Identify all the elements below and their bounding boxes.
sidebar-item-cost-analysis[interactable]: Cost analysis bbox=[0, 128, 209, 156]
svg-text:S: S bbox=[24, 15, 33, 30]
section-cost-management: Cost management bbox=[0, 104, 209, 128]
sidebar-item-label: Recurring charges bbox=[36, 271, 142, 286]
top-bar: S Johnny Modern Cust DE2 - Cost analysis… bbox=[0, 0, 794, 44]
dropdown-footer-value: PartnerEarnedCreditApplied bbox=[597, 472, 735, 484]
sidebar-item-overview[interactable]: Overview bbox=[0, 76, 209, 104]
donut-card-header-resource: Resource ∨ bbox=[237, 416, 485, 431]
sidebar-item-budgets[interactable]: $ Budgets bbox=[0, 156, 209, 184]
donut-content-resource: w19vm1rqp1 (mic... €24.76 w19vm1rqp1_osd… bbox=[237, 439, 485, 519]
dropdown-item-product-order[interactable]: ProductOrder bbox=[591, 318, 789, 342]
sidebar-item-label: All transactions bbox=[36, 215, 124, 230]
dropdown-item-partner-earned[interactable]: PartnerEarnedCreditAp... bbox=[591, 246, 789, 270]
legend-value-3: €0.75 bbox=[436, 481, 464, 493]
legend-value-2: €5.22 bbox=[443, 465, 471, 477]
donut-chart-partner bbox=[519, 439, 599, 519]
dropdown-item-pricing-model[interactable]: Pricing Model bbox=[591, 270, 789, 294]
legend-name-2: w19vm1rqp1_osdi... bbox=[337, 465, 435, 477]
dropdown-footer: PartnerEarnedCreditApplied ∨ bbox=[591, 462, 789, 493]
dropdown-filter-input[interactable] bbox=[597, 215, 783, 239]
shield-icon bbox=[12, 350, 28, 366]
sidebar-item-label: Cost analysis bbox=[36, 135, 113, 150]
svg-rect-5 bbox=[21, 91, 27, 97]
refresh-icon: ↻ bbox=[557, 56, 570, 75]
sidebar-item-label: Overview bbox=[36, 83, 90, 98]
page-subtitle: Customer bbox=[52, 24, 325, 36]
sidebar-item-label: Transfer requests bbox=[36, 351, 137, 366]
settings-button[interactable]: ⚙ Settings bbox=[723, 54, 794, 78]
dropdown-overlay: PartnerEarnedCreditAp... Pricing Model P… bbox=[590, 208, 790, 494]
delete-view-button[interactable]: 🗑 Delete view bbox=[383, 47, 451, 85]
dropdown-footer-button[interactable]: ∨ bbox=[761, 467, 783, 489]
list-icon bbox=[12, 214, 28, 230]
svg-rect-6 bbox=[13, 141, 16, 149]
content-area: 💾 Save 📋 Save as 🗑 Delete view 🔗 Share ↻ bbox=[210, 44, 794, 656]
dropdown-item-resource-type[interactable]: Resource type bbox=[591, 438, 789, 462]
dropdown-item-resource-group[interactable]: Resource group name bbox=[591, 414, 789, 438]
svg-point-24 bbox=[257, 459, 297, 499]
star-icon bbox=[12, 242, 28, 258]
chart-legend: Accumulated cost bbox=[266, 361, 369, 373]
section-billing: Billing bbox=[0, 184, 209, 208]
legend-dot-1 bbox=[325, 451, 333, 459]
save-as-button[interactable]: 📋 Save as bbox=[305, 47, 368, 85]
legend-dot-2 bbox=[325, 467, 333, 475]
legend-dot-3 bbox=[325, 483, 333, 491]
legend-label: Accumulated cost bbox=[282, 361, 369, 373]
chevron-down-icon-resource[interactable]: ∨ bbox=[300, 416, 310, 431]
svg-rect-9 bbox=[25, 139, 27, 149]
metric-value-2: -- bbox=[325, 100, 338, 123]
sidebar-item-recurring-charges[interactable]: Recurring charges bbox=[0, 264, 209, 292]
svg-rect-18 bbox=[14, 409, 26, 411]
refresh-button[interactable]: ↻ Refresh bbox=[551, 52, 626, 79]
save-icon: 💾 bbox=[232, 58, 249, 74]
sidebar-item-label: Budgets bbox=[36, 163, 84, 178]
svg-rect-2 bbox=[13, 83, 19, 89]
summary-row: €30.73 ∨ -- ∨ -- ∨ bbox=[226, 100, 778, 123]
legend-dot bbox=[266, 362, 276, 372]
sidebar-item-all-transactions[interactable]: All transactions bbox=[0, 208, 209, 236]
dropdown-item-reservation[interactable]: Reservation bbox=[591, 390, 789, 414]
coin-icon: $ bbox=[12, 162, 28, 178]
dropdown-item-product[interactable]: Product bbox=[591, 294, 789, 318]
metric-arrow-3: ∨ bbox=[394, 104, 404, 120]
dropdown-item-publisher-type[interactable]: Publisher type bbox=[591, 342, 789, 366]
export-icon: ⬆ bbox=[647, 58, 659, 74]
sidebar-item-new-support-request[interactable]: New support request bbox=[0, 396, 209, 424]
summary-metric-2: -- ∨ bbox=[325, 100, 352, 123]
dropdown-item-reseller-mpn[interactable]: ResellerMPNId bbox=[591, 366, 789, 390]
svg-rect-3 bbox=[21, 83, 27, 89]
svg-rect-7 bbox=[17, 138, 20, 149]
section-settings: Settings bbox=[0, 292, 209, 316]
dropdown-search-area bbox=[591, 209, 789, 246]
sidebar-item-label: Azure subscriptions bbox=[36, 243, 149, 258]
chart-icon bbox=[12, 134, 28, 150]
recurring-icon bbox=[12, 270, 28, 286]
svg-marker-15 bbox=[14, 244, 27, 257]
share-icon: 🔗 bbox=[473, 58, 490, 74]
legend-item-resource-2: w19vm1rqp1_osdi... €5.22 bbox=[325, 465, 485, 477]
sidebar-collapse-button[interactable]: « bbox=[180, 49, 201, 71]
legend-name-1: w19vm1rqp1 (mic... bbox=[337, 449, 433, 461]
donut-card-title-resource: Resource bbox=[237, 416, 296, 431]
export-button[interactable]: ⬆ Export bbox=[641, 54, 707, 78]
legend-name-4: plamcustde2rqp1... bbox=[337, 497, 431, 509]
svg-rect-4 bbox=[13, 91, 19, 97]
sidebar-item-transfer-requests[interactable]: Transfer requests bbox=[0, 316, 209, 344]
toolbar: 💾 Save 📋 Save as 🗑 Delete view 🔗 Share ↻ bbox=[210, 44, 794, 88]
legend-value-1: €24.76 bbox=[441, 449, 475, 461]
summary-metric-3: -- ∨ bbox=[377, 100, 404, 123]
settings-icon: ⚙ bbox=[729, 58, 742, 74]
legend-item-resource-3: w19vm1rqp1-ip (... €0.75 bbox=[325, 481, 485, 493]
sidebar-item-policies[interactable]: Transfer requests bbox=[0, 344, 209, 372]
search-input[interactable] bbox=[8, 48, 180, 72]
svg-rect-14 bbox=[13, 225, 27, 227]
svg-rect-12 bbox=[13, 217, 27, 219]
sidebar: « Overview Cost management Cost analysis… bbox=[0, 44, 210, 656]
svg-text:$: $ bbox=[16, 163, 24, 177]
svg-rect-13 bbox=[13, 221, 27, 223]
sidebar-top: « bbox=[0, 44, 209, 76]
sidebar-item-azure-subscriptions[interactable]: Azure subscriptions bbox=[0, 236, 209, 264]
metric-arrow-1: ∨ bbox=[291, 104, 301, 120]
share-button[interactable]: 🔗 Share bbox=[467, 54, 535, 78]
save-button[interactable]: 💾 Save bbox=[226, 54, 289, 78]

****

Your objective: Which lines in the listing above hold the word "area"? Show each of them.

Finished task:
content-area: 💾 Save 📋 Save as 🗑 Delete view 🔗 Share ↻ bbox=[210, 44, 794, 656]
dropdown-search-area bbox=[591, 209, 789, 246]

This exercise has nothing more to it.